**Your goal:** Scan the material for the string "ADDRESS" and copy out every line in which it occurs.

**Extracted material:**
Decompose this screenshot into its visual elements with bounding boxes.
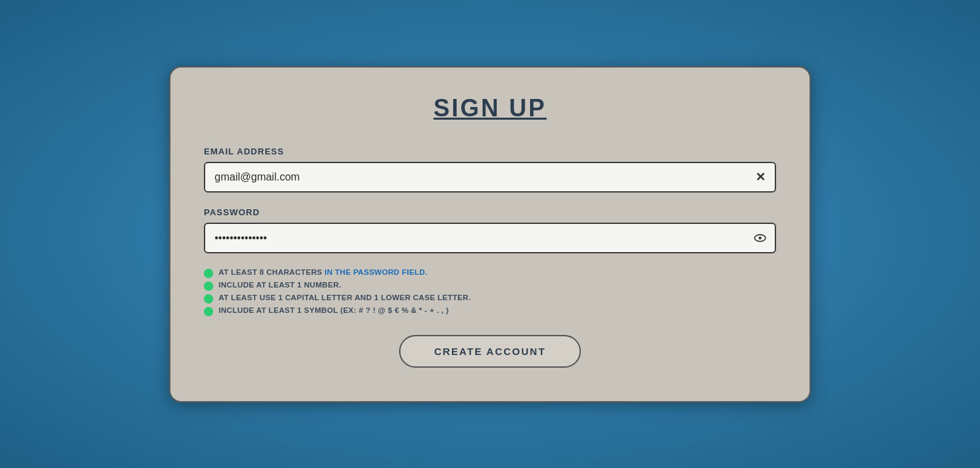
clear-email-icon[interactable]: ✕: [752, 169, 768, 185]
req-dot-number: [204, 281, 213, 291]
email-input-wrapper: ✕: [204, 162, 776, 193]
create-account-button[interactable]: CREATE ACCOUNT: [399, 335, 580, 368]
toggle-password-icon[interactable]: [752, 230, 768, 246]
req-text-case: AT LEAST USE 1 CAPITAL LETTER AND 1 LOWE…: [219, 294, 471, 302]
req-dot-case: [204, 294, 213, 304]
req-dot-symbol: [204, 307, 213, 316]
email-input[interactable]: [204, 162, 776, 193]
password-label: PASSWORD: [204, 207, 776, 217]
signup-card: SIGN UP EMAIL ADDRESS ✕ PASSWORD AT LEAS…: [169, 66, 811, 402]
req-text-length: AT LEAST 8 CHARACTERS IN THE PASSWORD FI…: [219, 268, 427, 276]
password-input[interactable]: [204, 223, 776, 253]
email-label: EMAIL ADDRESS: [204, 146, 776, 156]
req-dot-length: [204, 269, 213, 278]
requirement-number: INCLUDE AT LEAST 1 NUMBER.: [204, 281, 776, 291]
req-text-symbol: INCLUDE AT LEAST 1 SYMBOL (EX: # ? ! @ $…: [219, 306, 449, 314]
password-input-wrapper: [204, 223, 776, 253]
req-text-number: INCLUDE AT LEAST 1 NUMBER.: [219, 281, 342, 289]
requirement-length: AT LEAST 8 CHARACTERS IN THE PASSWORD FI…: [204, 268, 776, 278]
password-requirements: AT LEAST 8 CHARACTERS IN THE PASSWORD FI…: [204, 268, 776, 316]
page-title: SIGN UP: [204, 94, 776, 122]
requirement-symbol: INCLUDE AT LEAST 1 SYMBOL (EX: # ? ! @ $…: [204, 306, 776, 316]
requirement-case: AT LEAST USE 1 CAPITAL LETTER AND 1 LOWE…: [204, 294, 776, 304]
svg-point-1: [759, 236, 762, 239]
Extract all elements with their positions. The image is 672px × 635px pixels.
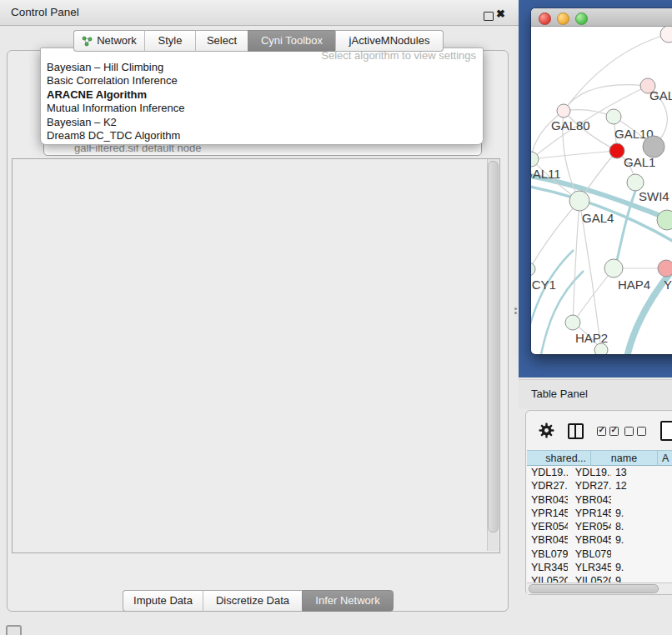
table-cell: YPR145W	[527, 507, 568, 520]
gear-icon[interactable]	[539, 422, 554, 438]
table-cell: YDL19...	[527, 466, 568, 479]
tab-network[interactable]: Network	[73, 30, 144, 52]
tab-network-label: Network	[97, 31, 137, 51]
network-canvas[interactable]: GALGAL80GAL10GAL1GAL11SWI4GAL4GCY1HAP4YH…	[531, 27, 672, 354]
table-cell: YDR27...	[527, 479, 568, 492]
table-row[interactable]: YDL19...YDL19...13	[527, 466, 672, 479]
menu-item[interactable]: Basic Correlation Inference	[41, 74, 483, 88]
network-node-label: GAL	[649, 88, 672, 102]
settings-scrollbar-thumb[interactable]	[488, 161, 499, 532]
minimize-traffic-light-icon[interactable]	[557, 12, 569, 25]
table-cell: YLR345W	[568, 561, 611, 574]
table-cell: 13	[611, 466, 672, 479]
algorithm-dropdown-menu: Select algorithm to view settings Bayesi…	[40, 48, 484, 145]
network-node-gal4[interactable]	[569, 191, 589, 211]
menu-item[interactable]: ARACNE Algorithm	[41, 88, 483, 102]
minimized-window-icon[interactable]	[6, 625, 22, 635]
network-node-label: Y	[664, 278, 672, 292]
table-cell: YDL19...	[568, 466, 611, 479]
table-column-header[interactable]: A	[658, 450, 672, 466]
network-node-swi4[interactable]	[627, 174, 644, 191]
table-cell: YER054C	[568, 520, 611, 533]
table-cell: YLR345W	[527, 561, 568, 574]
checked-box-icon	[597, 427, 606, 436]
network-node-gal1[interactable]	[609, 143, 624, 158]
table-row[interactable]: YLR345WYLR345W9.	[527, 561, 672, 574]
menu-item[interactable]: Bayesian – Hill Climbing	[41, 61, 483, 74]
table-cell: YBL079W	[527, 548, 568, 561]
table-hscrollbar-thumb[interactable]	[529, 584, 659, 593]
panel-divider-handle[interactable]	[514, 308, 517, 310]
table-cell: YBR045C	[568, 533, 611, 547]
network-node-label: GAL80	[551, 118, 590, 132]
table-column-header[interactable]: shared...	[527, 450, 591, 466]
hide-columns-icon[interactable]	[624, 427, 646, 436]
tab-select[interactable]: Select	[195, 30, 248, 52]
algorithm-menu-items: Bayesian – Hill ClimbingBasic Correlatio…	[41, 61, 483, 142]
unchecked-box-icon	[637, 427, 646, 436]
network-node-label: GCY1	[531, 278, 556, 292]
table-cell: YPR145W	[568, 507, 611, 520]
table-panel-title: Table Panel	[531, 388, 588, 400]
network-node-gcy1[interactable]	[531, 262, 535, 276]
tab-cyni-toolbox[interactable]: Cyni Toolbox	[248, 30, 335, 52]
control-panel-title: Control Panel	[11, 6, 79, 18]
menu-item[interactable]: Dream8 DC_TDC Algorithm	[41, 129, 483, 142]
table-cell: 12	[611, 479, 672, 492]
network-node-label: SWI4	[639, 189, 669, 203]
show-columns-icon[interactable]	[597, 427, 619, 436]
float-window-icon[interactable]	[484, 12, 494, 21]
table-row[interactable]: YBR045CYBR045C9.	[527, 533, 672, 547]
network-node-y[interactable]	[658, 260, 672, 277]
table-cell: YBR045C	[527, 533, 568, 547]
table-cell: YER054C	[527, 520, 568, 533]
close-icon[interactable]: ✖	[496, 8, 505, 20]
split-columns-icon[interactable]	[568, 423, 584, 439]
table-header-row: shared...nameA	[527, 450, 672, 466]
bottom-tabbar: Impute Data Discretize Data Infer Networ…	[123, 590, 394, 608]
table-column-header[interactable]: name	[591, 450, 658, 466]
checked-box-icon	[609, 427, 619, 436]
table-cell	[611, 493, 672, 507]
network-node[interactable]	[660, 27, 672, 42]
table-cell: 9.	[611, 507, 672, 520]
network-node-gal10[interactable]	[606, 109, 621, 124]
network-node-label: HAP4	[618, 278, 650, 292]
table-cell: 9.	[611, 561, 672, 574]
network-node[interactable]	[643, 136, 664, 158]
table-cell	[611, 548, 672, 561]
network-node-hap2[interactable]	[565, 315, 580, 330]
table-cell: YBL079W	[568, 548, 611, 561]
network-node-label: HAP2	[575, 331, 608, 345]
network-node-label: GAL4	[582, 211, 614, 225]
control-panel-titlebar: Control Panel ✖	[0, 0, 519, 26]
table-row[interactable]: YBR043CYBR043C	[527, 493, 672, 507]
table-row[interactable]: YBL079WYBL079W	[527, 548, 672, 561]
table-row[interactable]: YPR145WYPR145W9.	[527, 507, 672, 520]
control-panel-tabbar: Network Style Select Cyni Toolbox jActiv…	[73, 30, 444, 50]
settings-scrollpane	[12, 158, 500, 553]
close-traffic-light-icon[interactable]	[539, 12, 551, 25]
document-icon[interactable]	[660, 421, 672, 441]
network-node-gal80[interactable]	[557, 104, 570, 118]
zoom-traffic-light-icon[interactable]	[575, 12, 588, 25]
table-cell: YBR043C	[568, 493, 611, 507]
network-node-hap4[interactable]	[604, 259, 623, 278]
tab-style[interactable]: Style	[144, 30, 195, 52]
table-row[interactable]: YDR27...YDR27...12	[527, 479, 672, 492]
table-cell: YDR27...	[568, 479, 611, 492]
table-cell: 8.	[611, 520, 672, 533]
network-window-titlebar[interactable]	[531, 8, 672, 27]
tab-infer-network[interactable]: Infer Network	[302, 590, 394, 612]
menu-item[interactable]: Bayesian – K2	[41, 116, 483, 129]
panel-divider-handle[interactable]	[514, 312, 517, 314]
network-node[interactable]	[594, 343, 608, 354]
table-row[interactable]: YER054CYER054C8.	[527, 520, 672, 533]
network-icon	[82, 36, 93, 47]
tab-jactivemnodules[interactable]: jActiveMNodules	[335, 30, 444, 52]
menu-item[interactable]: Mutual Information Inference	[41, 102, 483, 115]
table-cell: 9.	[611, 533, 672, 547]
table-body: YDL19...YDL19...13YDR27...YDR27...12YBR0…	[527, 466, 672, 593]
tab-impute-data[interactable]: Impute Data	[123, 590, 203, 612]
tab-discretize-data[interactable]: Discretize Data	[203, 590, 302, 612]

**Result below:**
signup-card: SIGN UP EMAIL ADDRESS ✕ PASSWORD AT LEAS…: [169, 66, 811, 402]
email-label: EMAIL ADDRESS: [204, 146, 776, 156]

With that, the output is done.